══ Data for this exercise ══
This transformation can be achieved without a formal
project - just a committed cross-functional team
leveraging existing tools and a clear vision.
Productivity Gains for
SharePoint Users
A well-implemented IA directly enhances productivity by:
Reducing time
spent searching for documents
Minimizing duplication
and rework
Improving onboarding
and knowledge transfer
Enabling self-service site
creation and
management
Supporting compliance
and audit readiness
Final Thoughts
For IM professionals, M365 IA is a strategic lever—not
═══
Aim of the task »
Your answer should be the lines from the one that contains "project - just" through the last line of the material, copied exactly.

Output »
project - just a committed cross-functional team
leveraging existing tools and a clear vision.
Productivity Gains for
SharePoint Users
A well-implemented IA directly enhances productivity by:
Reducing time
spent searching for documents
Minimizing duplication
and rework
Improving onboarding
and knowledge transfer
Enabling self-service site
creation and
management
Supporting compliance
and audit readiness
Final Thoughts
For IM professionals, M365 IA is a strategic lever—not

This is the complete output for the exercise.